Levantamento da Sociedade Brasileira de Mastologia (SBM) indicou que, em 2020, o número de mamografias realizadas por mulheres entre 50 e 69 anos pelo Sistema Único de Saúde (SUS) foi de 1,1 milhão – em 2019, foram 1,9 milhão. O número representa uma redução de 42% nos exames realizados por mulheres nessa faixa etária, que é a preconizada pelo Ministério da Saúde para realização do exame a cada dois anos.
A cada ano, cerca de 66 mil mulheres desenvolvem câncer de mama no Brasil, segundo o Instituto Nacional de Câncer (Inca), que aponta que esse é o tipo de câncer mais prevalente entre as mulheres no país. O Atlas de Mortalidade por Câncer do Inca, que reúne os dados do Sistema de Informações sobre Mortalidade, indica que a doença levou à morte de 18.295 pessoas no país em 2019.
De acordo com a coordenadora do estudo sobre a queda do número de mamografias, Jordana Bessa, médica da Sociedade Brasileira de Mastologia e do Oncologia D’Or, a análise também identificou um aumento na proporção de mulheres submetidas à mamografia que já apresentavam nódulos palpáveis.
“Identificamos um aumento de mulheres com nódulos palpáveis, saindo de 7% em 2019 para 7,9% em 2020, algo de extrema preocupação para todos nós”, disse.
Pandemia reduziu a procura por mamografias
Segundo a especialista, o fato de a queda no número de exames ter se intensificado a partir de abril indica que a pandemia foi o fator principal nessa retração. Em abril de 2019, foram realizados 154 mil exames na faixa etária avaliada. Já em abril de 2020, foram 37 mil exames, uma queda de 76%. “Os serviços de saúde essenciais não ficaram fechados, mas as próprias pacientes tiveram receio de fazer os exames e de se expor ao contágio”, afirma Jordana.

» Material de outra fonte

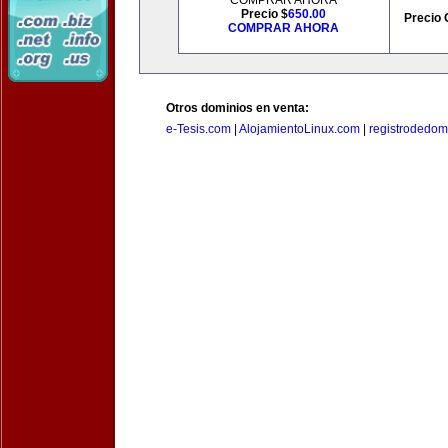
COMPRAR AHORA
Precio $
650.00
Precio 
COMPRAR AHORA
Otros dominios en venta:
e-Tesis.com
|
AlojamientoLinux.com
|
registrodedomi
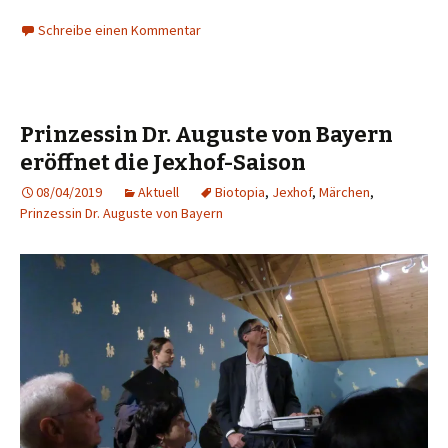
Schreibe einen Kommentar
Prinzessin Dr. Auguste von Bayern
eröffnet die Jexhof-Saison
08/04/2019
Aktuell
Biotopia
,
Jexhof
,
Märchen
,
Prinzessin Dr. Auguste von Bayern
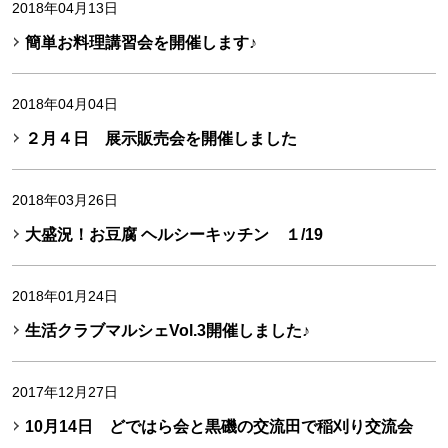
2018年04月13日
簡単お料理講習会を開催します♪
2018年04月04日
２月４日 展示販売会を開催しました
2018年03月26日
大盛況！お豆腐 ヘルシーキッチン １/19
2018年01月24日
生活クラブマルシェVol.3開催しました♪
2017年12月27日
10月14日 どではら会と黒磯の交流田で稲刈り交流会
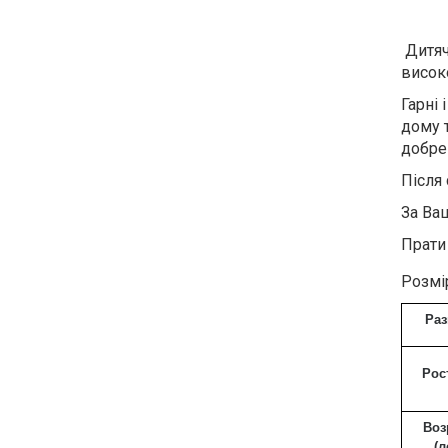
Дитяч
висок
Гарні 
дому 
добре
Після 
За Ва
Прати
Розмір
Ра
Рос
Воз
(л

Segundo a especialista, em outubro de 2020 houve uma elevação nos índices de mamografia, em razão das campanhas de conscientização. “Tivemos 135 mil exames, mas em outubro de 2019 foram 214 mil. Ainda não chegou no mesmo patamar. Está havendo uma recuperação, mas ainda não alcança os mesmos níveis de 2019”, disse.
O que ainda atrapalha?
Pesquisadoras brasileiras e canadenses realizaram um amplo estudo para identificar os motivos para a baixa adesão à mamografia no país. A pesquisa, publicada no periódico científico Nursing Open, faz uma análise de 22 artigos sobre o tema publicados entre 2006 e janeiro de 2020.

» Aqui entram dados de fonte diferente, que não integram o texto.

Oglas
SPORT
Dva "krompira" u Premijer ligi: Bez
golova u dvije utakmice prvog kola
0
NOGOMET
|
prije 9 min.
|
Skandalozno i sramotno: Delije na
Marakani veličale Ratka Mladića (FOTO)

As especialistas identificaram 41 fatores que podem influenciar na adesão ao exame, divididos entre características demográficas e socioeconômicas, uso do serviço de saúde, histórico médico e rastreamento anterior de câncer.

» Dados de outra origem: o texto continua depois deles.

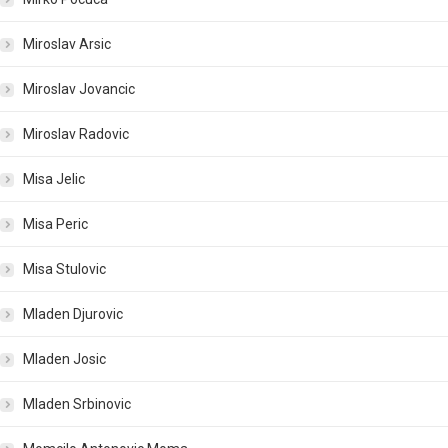
Miroslav Arsic
Miroslav Jovancic
Miroslav Radovic
Misa Jelic
Misa Peric
Misa Stulovic
Mladen Djurovic
Mladen Josic
Mladen Srbinovic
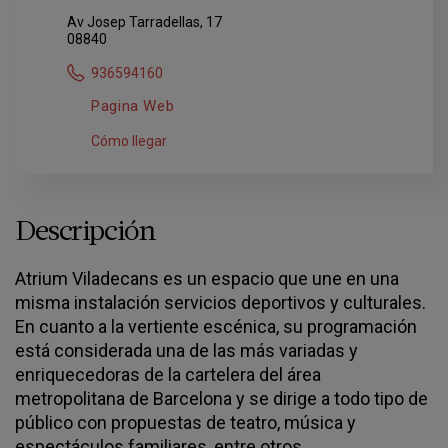
Av Josep Tarradellas, 17
08840
936594160
Pagina Web
Cómo llegar
Descripción
Atrium Viladecans es un espacio que une en una
misma instalación servicios deportivos y culturales.
En cuanto a la vertiente escénica, su programación
está considerada una de las más variadas y
enriquecedoras de la cartelera del área
metropolitana de Barcelona y se dirige a todo tipo de
público con propuestas de teatro, música y
espectáculos familiares, entre otros.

De acordo com a pesquisa, a desigualdade socioeconômica influencia diretamente na saúde da mulher. Entre todos os aspectos considerados, o levantamento indica que ter idade elevada, estar em um relacionamento, ter ensino superior, maior renda, residência urbana e morar na região Sudeste do Brasil são aspectos mais comumente relacionados à adesão ao exame de mamografia.
As pesquisadoras identificaram uma escassez de investigações que relacionem a busca pelo exame e aspectos raciais. Somente 3 dos 22 estudos considerados na meta-análise incluíram esse quesito.
O oncologista Carlos dos Anjos, do Hospital Sírio-Libanês, de São Paulo, fez um alerta sobre a falta de informações sobre o exame.
“A ausência desse dado inviabiliza a definição de políticas de saúde voltadas para a preservação da saúde da mulher negra, além de reforçar um comportamento de omissão quanto aos cuidados para com essa mulher. Tal comportamento é contrário a um movimento de países desenvolvidos que visa trazer maior inclusão dessas mulheres no combate ao câncer.”
Carlos dos Anjos
O levantamento também apontou uma adesão maior à mamografia por mulheres que passaram por consulta médica anterior, com especialista ou na atenção primária; que têm uma perspectiva positiva da própria saúde; e que realizaram outros exames de rastreio do câncer.
Uma outra pesquisa, publicada pela Spandidos Publication, avaliou 19 estudos desenvolvidos em todo o mundo para coletar informações de 250.733 mulheres de diferentes grupos minoritários, além de avaliar a adesão ao rastreamento do câncer de mama e as barreiras ou limitações que causam a não-adesão.
A taxa de adesão encontrada foi de 49,7%, em média, nos últimos 2 anos. Pelo menos metade das mulheres que fazem parte de alguma minoria não fez o exame no período. No Brasil, segundo o levantamento, a taxa de adesão à mamografia é de apenas 32% entre mulheres com 50 a 59 anos e de 25% naquelas com 60 a 69 anos e que integram algum grupo minoritário.
O que causa o câncer de mama?
O oncologista Carlos dos Anjos, do Hospital Sírio-Libanês, explica que as causas do câncer de mama não são totalmente esclarecidas. No entanto, alguns fatores de risco podem contribuir para o desenvolvimento da doença.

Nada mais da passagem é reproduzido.